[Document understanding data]

· · · · ·

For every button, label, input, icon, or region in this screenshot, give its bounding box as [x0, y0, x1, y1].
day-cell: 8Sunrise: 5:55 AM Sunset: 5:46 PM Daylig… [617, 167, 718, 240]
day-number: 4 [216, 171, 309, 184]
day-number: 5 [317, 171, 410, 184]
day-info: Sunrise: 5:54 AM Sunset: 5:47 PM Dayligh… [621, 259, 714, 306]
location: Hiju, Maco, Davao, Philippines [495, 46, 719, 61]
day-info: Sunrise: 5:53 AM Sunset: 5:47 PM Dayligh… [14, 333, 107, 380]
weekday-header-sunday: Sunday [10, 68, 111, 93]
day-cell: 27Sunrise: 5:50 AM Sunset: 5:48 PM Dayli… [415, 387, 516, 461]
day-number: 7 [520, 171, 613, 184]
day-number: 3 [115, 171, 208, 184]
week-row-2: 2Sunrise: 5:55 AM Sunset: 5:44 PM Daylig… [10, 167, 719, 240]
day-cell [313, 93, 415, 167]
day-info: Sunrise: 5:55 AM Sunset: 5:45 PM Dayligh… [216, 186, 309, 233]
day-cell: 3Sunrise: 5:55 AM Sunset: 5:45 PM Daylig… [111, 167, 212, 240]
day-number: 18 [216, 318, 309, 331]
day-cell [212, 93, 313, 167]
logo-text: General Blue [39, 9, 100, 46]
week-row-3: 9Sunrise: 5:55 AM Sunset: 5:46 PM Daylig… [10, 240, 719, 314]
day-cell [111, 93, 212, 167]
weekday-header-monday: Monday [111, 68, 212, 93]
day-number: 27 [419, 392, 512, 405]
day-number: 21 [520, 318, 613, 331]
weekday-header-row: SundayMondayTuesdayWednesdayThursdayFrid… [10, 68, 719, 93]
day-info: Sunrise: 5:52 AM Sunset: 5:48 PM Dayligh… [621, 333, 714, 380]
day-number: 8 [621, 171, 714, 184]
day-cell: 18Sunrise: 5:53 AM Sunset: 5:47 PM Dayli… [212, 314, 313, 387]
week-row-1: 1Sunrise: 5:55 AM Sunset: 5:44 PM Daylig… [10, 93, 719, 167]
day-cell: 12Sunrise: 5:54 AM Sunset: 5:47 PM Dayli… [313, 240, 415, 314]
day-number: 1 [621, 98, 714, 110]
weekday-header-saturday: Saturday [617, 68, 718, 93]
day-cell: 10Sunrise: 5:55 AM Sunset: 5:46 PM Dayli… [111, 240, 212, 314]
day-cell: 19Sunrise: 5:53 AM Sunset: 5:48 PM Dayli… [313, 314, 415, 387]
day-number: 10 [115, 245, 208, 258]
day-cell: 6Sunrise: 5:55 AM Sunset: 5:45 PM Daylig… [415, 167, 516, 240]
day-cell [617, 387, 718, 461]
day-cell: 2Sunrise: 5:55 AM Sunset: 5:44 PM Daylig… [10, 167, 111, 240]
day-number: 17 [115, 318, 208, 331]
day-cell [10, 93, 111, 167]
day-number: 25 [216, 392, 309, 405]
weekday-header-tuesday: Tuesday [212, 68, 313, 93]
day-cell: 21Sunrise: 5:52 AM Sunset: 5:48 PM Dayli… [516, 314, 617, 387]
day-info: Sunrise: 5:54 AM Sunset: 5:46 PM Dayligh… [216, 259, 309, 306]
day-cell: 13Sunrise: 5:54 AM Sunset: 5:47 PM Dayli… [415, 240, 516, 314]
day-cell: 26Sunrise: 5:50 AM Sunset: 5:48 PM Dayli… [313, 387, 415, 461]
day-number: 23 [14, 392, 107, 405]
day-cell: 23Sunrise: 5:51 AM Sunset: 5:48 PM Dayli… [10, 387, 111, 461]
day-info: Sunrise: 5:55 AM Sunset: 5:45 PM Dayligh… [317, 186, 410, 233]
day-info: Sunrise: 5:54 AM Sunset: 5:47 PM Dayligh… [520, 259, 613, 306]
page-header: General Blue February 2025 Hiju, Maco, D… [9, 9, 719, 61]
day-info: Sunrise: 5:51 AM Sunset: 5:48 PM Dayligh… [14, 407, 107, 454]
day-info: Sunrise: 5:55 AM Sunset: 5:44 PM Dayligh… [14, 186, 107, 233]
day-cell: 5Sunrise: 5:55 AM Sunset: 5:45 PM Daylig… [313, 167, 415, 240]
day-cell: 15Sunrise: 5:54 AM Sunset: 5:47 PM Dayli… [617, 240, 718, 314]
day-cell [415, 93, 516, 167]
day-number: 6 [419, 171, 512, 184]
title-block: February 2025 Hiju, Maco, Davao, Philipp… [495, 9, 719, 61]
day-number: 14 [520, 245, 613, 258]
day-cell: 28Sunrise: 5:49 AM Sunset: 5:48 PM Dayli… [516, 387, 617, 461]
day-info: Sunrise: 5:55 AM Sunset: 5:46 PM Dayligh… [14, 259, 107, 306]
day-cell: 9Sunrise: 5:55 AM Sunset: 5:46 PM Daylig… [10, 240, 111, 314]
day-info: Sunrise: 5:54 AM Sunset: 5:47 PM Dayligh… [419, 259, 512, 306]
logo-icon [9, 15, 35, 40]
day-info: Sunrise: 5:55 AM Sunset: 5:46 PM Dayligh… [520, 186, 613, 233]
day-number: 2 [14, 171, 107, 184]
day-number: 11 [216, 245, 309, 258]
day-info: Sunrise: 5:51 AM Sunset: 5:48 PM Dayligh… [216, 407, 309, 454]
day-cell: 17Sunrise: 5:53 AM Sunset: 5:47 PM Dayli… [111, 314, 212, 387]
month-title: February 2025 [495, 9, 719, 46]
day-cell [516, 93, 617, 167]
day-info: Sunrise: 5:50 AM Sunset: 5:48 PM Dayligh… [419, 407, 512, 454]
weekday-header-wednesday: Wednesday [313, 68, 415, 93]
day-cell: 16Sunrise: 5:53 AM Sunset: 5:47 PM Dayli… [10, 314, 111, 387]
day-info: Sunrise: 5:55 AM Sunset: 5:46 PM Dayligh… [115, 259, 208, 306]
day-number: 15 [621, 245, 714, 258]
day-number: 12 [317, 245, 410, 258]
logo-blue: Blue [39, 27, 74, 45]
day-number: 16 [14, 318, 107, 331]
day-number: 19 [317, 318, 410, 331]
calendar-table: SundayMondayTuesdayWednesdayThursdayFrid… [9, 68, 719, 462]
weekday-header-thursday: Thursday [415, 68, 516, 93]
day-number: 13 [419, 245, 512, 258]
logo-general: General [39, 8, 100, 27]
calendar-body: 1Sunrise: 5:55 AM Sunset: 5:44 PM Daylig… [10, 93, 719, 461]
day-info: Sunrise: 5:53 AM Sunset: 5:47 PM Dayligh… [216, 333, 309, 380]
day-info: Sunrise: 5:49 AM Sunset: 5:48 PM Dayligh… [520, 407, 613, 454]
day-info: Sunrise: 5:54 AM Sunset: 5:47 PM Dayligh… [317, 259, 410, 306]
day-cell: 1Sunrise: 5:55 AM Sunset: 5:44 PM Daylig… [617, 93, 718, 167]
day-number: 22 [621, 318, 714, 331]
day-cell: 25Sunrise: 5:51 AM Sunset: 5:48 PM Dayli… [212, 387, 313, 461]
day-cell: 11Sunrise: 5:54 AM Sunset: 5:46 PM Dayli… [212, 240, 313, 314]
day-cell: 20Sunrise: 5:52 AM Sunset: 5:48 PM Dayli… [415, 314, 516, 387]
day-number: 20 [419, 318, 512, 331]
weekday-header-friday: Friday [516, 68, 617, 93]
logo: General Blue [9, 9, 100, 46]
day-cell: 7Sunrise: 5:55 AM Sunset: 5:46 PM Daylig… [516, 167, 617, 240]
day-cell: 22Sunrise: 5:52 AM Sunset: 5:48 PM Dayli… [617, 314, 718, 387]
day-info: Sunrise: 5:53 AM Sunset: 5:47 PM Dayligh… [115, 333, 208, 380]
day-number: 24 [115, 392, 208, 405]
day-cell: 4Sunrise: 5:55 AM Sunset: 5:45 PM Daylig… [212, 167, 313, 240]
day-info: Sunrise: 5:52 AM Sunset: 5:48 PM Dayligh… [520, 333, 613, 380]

· · · · ·

* Instructions for the task: Working through the records above, copy each line in which "weekday" is found.

* The completed task:
weekday-header-sunday: Sunday [10, 68, 111, 93]
weekday-header-monday: Monday [111, 68, 212, 93]
weekday-header-row: SundayMondayTuesdayWednesdayThursdayFrid… [10, 68, 719, 93]
weekday-header-saturday: Saturday [617, 68, 718, 93]
weekday-header-tuesday: Tuesday [212, 68, 313, 93]
weekday-header-wednesday: Wednesday [313, 68, 415, 93]
weekday-header-thursday: Thursday [415, 68, 516, 93]
weekday-header-friday: Friday [516, 68, 617, 93]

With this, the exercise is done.